Спрос определяет предложение: в конце 1980-х годов книжные прилавки полнились литературой на темы оккультизма, магии, экстрасенсорики, астрологии, активно переиздавалась религиозная и мистическая литература. Эти же годы стали началом индустрии, в которой появление все новых чудотворных целителей сопровождалось расширением рынка парамедицинских услуг, вполне официально распространявшихся среди населения [Паченков 2001; Brown, Rusinova 2002]. Отныне это превратилось в большой бизнес, за которым стояли не только отдельные аферисты, но и чиновники, прикрывающие производство новаторских лекарств и приборов (в разное время такими разрекламированными и хорошо продававшимися новинками были циркониевые браслеты, нейтринные генераторы для лечения онкологических заболеваний, биоактиваторы и биокорректоры — один из таких биокорректоров был запатентован Джуной, — голографические наклейки, якобы защищающие от воздействия вредных излучений, исходящих от мобильников и телевизоров, и т.д.). Характерно, что созданная в 1998 году по инициативе академика В.Л. Гинзбурга (1916—2009) Комиссия по борьбе с лженаукой и фальсификацией научных исследований при Президиуме РАН сразу вызвала и продолжает по сей день вызывать ожесточенные нападки в широкой прессе и Интернете со стороны адептов различного рода альтернативных «наук» (многие из которых, к слову сказать, институционально связаны с Российской академией естественных наук, охотно поощряющей фантазии о торсионных полях, «волновом геноме», офтальмогеометрии, уфологии и проч.) [Проблемы 1999; Ефремов 2010].
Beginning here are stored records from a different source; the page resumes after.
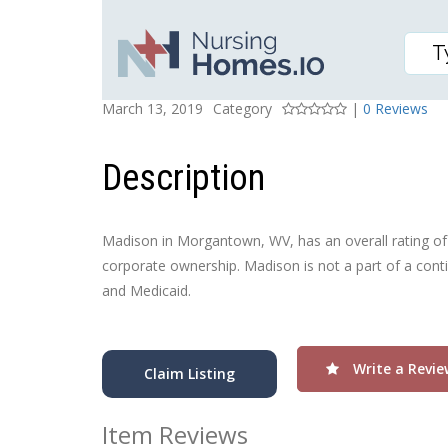
MADISON, THE
Posted On
Rating
March 13, 2019
Category
|
0 Reviews
Description
Madison in Morgantown, WV, has an overall rating of Av
corporate ownership. Madison is not a part of a conti
and Medicaid.
Write a Revie
Claim Listing
Item Reviews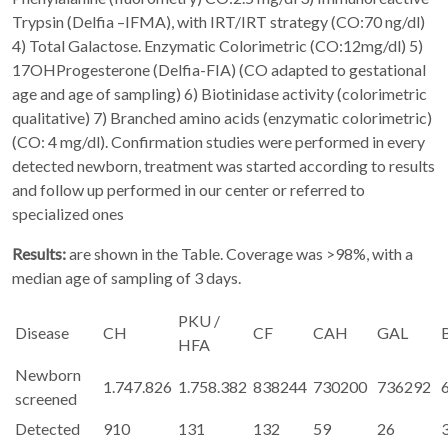
Trypsin (Delfia –IFMA), with IRT/IRT strategy (CO:70 ng/dl)
4) Total Galactose. Enzymatic Colorimetric (CO:12mg/dl) 5)
17OHProgesterone (Delfia-FIA) (CO adapted to gestational
age and age of sampling) 6) Biotinidase activity (colorimetric
qualitative) 7) Branched amino acids (enzymatic colorimetric)
(CO: 4 mg/dl). Confirmation studies were performed in every
detected newborn, treatment was started according to results
and follow up performed in our center or referred to
specialized ones
Results:
are shown in the Table. Coverage was >98%, with a
median age of sampling of 3 days.
PKU /
Disease
CH
CF
CAH
GAL
HFA
Newborn
1.747.826
1.758.382
838244
730200
736292
screened
Detected
910
131
132
59
26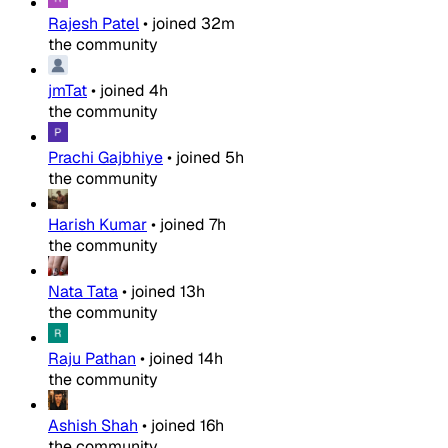
Rajesh Patel
•
joined
32m
the community
jmTat
•
joined
4h
the community
Prachi Gajbhiye
•
joined
5h
the community
Harish Kumar
•
joined
7h
the community
Nata Tata
•
joined
13h
the community
Raju Pathan
•
joined
14h
the community
Ashish Shah
•
joined
16h
the community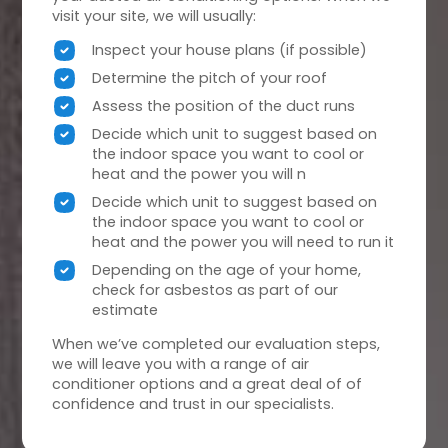
visit your site, we will usually:
Inspect your house plans (if possible)
Determine the pitch of your roof
Assess the position of the duct runs
Decide which unit to suggest based on
the indoor space you want to cool or
heat and the power you will n
Decide which unit to suggest based on
the indoor space you want to cool or
heat and the power you will need to run it
Depending on the age of your home,
check for asbestos as part of our
estimate
When we’ve completed our evaluation steps,
we will leave you with a range of air
conditioner options and a great deal of of
confidence and trust in our specialists.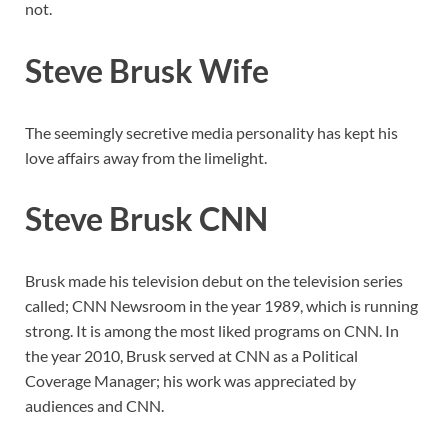
not.
Steve Brusk Wife
The seemingly secretive media personality has kept his
love affairs away from the limelight.
Steve Brusk CNN
Brusk made his television debut on the television series
called; CNN Newsroom in the year 1989, which is running
strong. It is among the most liked programs on CNN. In
the year 2010, Brusk served at CNN as a Political
Coverage Manager; his work was appreciated by
audiences and CNN.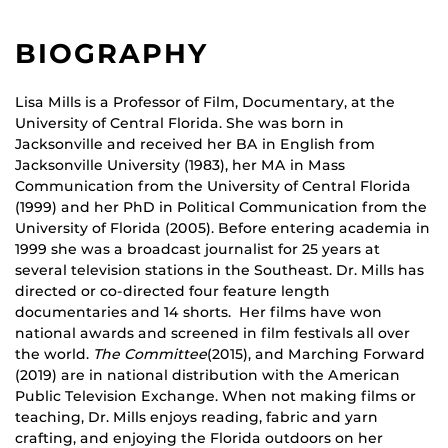
BIOGRAPHY
Lisa Mills is a Professor of Film, Documentary, at the
University of Central Florida. She was born in
Jacksonville and received her BA in English from
Jacksonville University (1983), her MA in Mass
Communication from the University of Central Florida
(1999) and her PhD in Political Communication from the
University of Florida (2005). Before entering academia in
1999 she was a broadcast journalist for 25 years at
several television stations in the Southeast. Dr. Mills has
directed or co-directed four feature length
documentaries and 14 shorts. Her films have won
national awards and screened in film festivals all over
the world.
The Committee
(2015), and Marching Forward
(2019) are in national distribution with the American
Public Television Exchange. When not making films or
teaching, Dr. Mills enjoys reading, fabric and yarn
crafting, and enjoying the Florida outdoors on her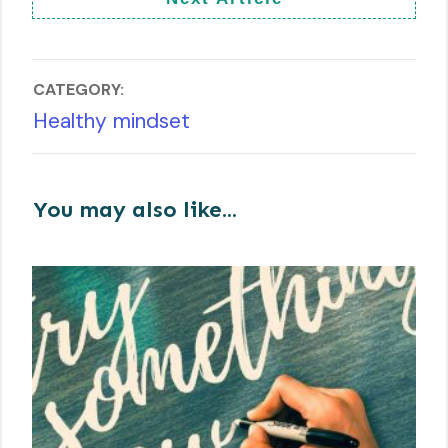
CATEGORY:
Healthy mindset
You may also like...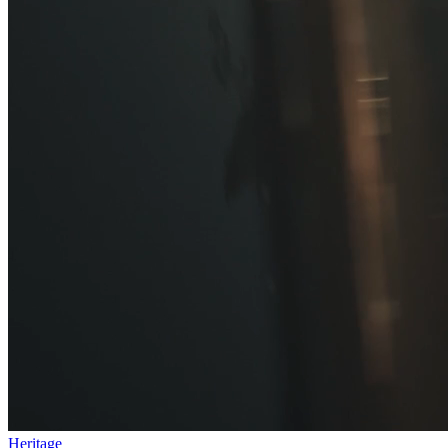
Heritage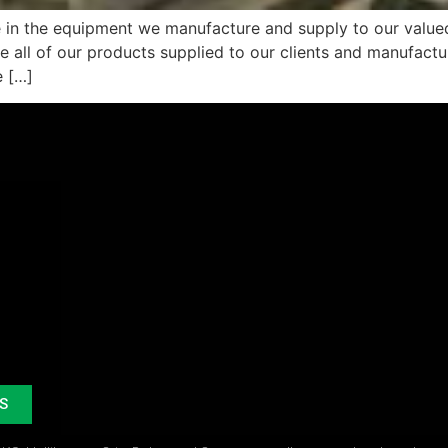
e in the equipment we manufacture and supply to our valued
re all of our products supplied to our clients and manufac
e […]
S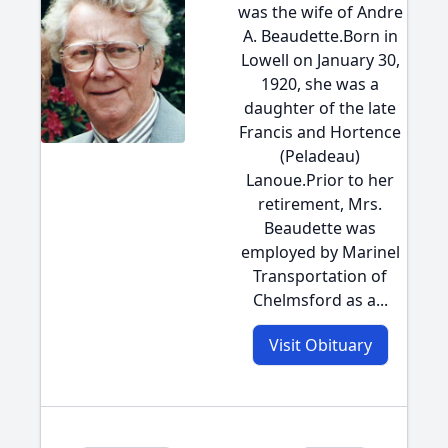
was the wife of Andre
A. Beaudette.Born in
Lowell on January 30,
1920, she was a
daughter of the late
Francis and Hortence
(Peladeau)
Lanoue.Prior to her
retirement, Mrs.
Beaudette was
employed by Marinel
Transportation of
Chelmsford as a...
Visit Obituary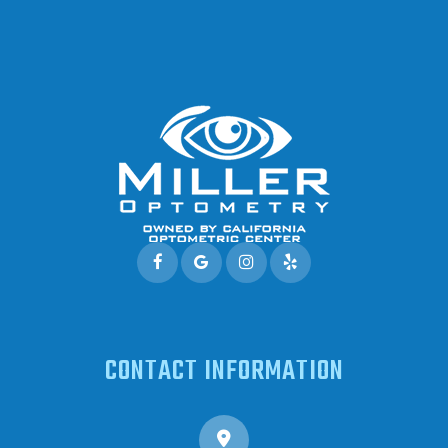
CONTACT INFORMATION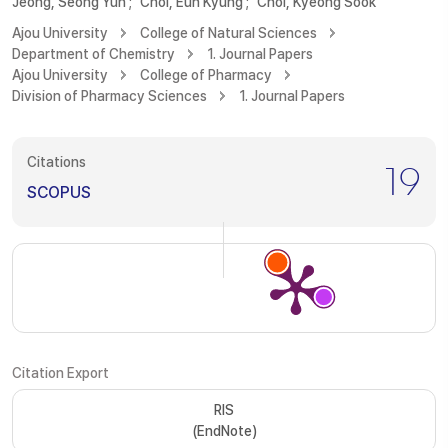
Jeong, Seong Yun
;
Choi, Eun Kyung
;
Choi, Kyeong Sook
Ajou University
College of Natural Sciences
Department of Chemistry
1. Journal Papers
Ajou University
College of Pharmacy
Division of Pharmacy Sciences
1. Journal Papers
Citations
19
SCOPUS
Citation Export
RIS
(EndNote)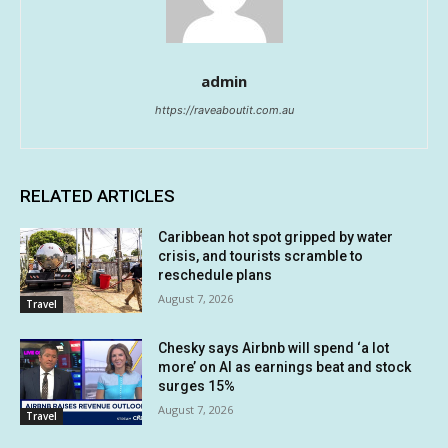
admin
https://raveaboutit.com.au
RELATED ARTICLES
Caribbean hot spot gripped by water
crisis, and tourists scramble to
reschedule plans
August 7, 2026
Travel
Chesky says Airbnb will spend ‘a lot
more’ on AI as earnings beat and stock
surges 15%
August 7, 2026
Travel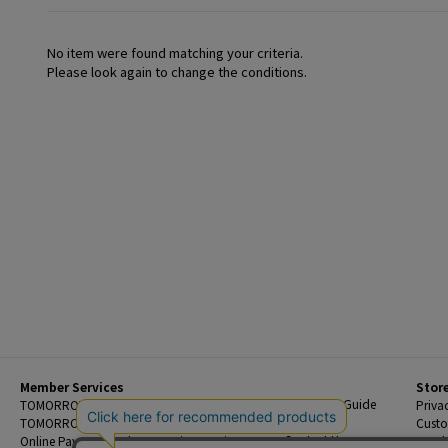
No item were found matching your criteria.
Please look again to change the conditions.
Member Services
Stor
Beginner's Guide
TOMORROWLAND Members
Priva
FAQ
TOMORROWLAND App
Custo
Contact Us
Online Payment and Reservation Services
Legal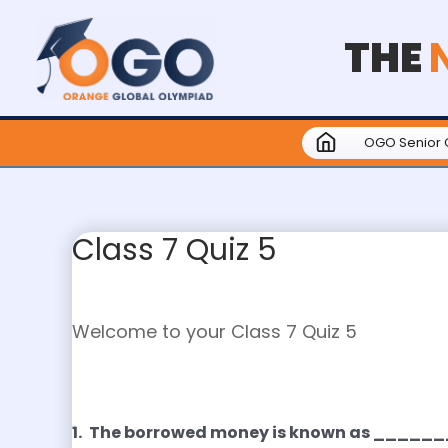
THE
OGO Senior 
Class 7 Quiz 5
Welcome to your Class 7 Quiz 5
1.
The borrowed money is known as ____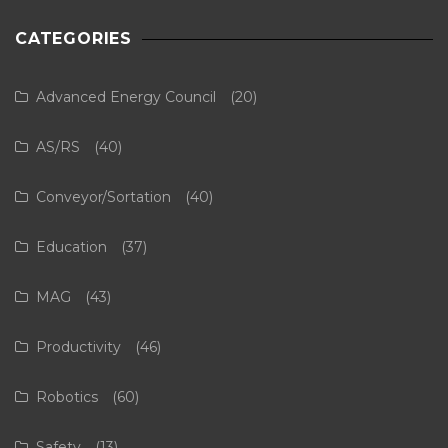
CATEGORIES
Advanced Energy Council
(20)
AS/RS
(40)
Conveyor/Sortation
(40)
Education
(37)
MAG
(43)
Productivity
(46)
Robotics
(60)
Safety
(13)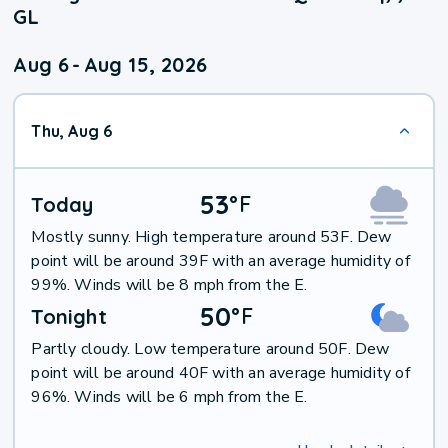
GL
Aug 6
-
Aug 15, 2026
Thu, Aug 6
53
°
F
Today
Mostly sunny. High temperature around 53F. Dew
point will be around 39F with an average humidity of
99%. Winds will be 8 mph from the E.
50
°
F
Tonight
Partly cloudy. Low temperature around 50F. Dew
point will be around 40F with an average humidity of
96%. Winds will be 6 mph from the E.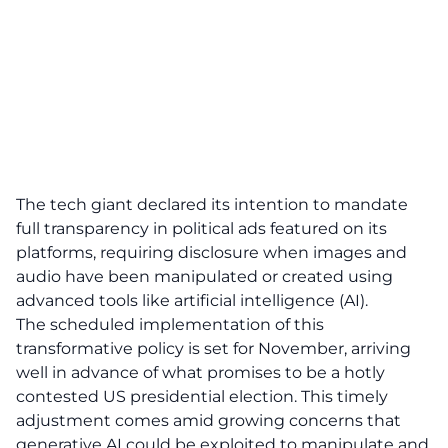
The tech giant declared its intention to mandate
full transparency in political ads featured on its
platforms, requiring disclosure when images and
audio have been manipulated or created using
advanced tools like artificial intelligence (AI).
The scheduled implementation of this
transformative policy is set for November, arriving
well in advance of what promises to be a hotly
contested US presidential election. This timely
adjustment comes amid growing concerns that
generative AI could be exploited to manipulate and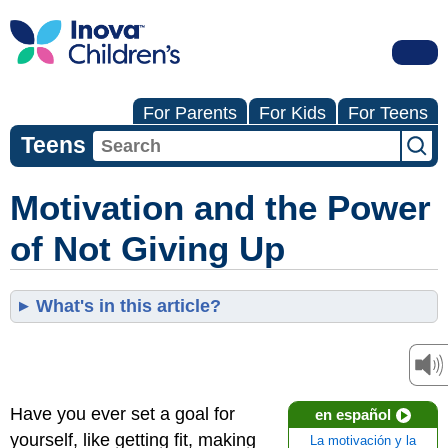
For Parents
For Kids
For Teens
Teens
Motivation and the Power
of Not Giving Up
What's in this article?
Have you ever set a goal for
en español
yourself, like getting fit, making
La motivación y la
Массовый психоз, связываемый с надеждами на целителей-чудотворцев и различными практиками экстрасенсорного врачевания, в эти же годы иногда идейно, но чаще эмоционально подпитывался распространением в России новых религиозных движений, проповедники которых также в массе своей апеллируют не к традиционной, а к «народной» или альтернативной медицине — от уринотерапии и голодания до манипуляций магического характера. На протяжении последних пятнадцати лет такие методы активно пропагандируются, в частности, на страницах газеты «Вестник здорового образа жизни» («Вестник ЗОЖ»), выходящей два раза в месяц тиражом более 3 млн. экземпляров (при том, что считающиеся самыми популярными в стране «Комсомольская правда» и «Московский комсомолец» издаются тиражом около 2 млн. 400 тысяч). Из этой газеты читатель может узнать, например, что парная моча избавляет от ожирения, облысения, проблем щитовидки, угрей, потливости ног и болезней печени. Улучшает она и зрение, если ею протирать глаза. От головной боли хорошо помогает битье головой о холодное стекло, поскольку, как объясняется здесь же, такое битье нейтрализует скопившийся на коже электростатический заряд. С алкоголизмом тоже можно справиться в домашних условиях: для этого нужно взять три яблока, воткнуть в каждое из них по шесть гвоздей, потом гвозди вынуть, а яблоки съесть, и делать так на протяжении полутора месяцев. А те из женщин, кто озабочен растущими у них усами, должны срочно перестать пользоваться презервативами, потому что они тому сильно способствуют [Тимонина 2015][5].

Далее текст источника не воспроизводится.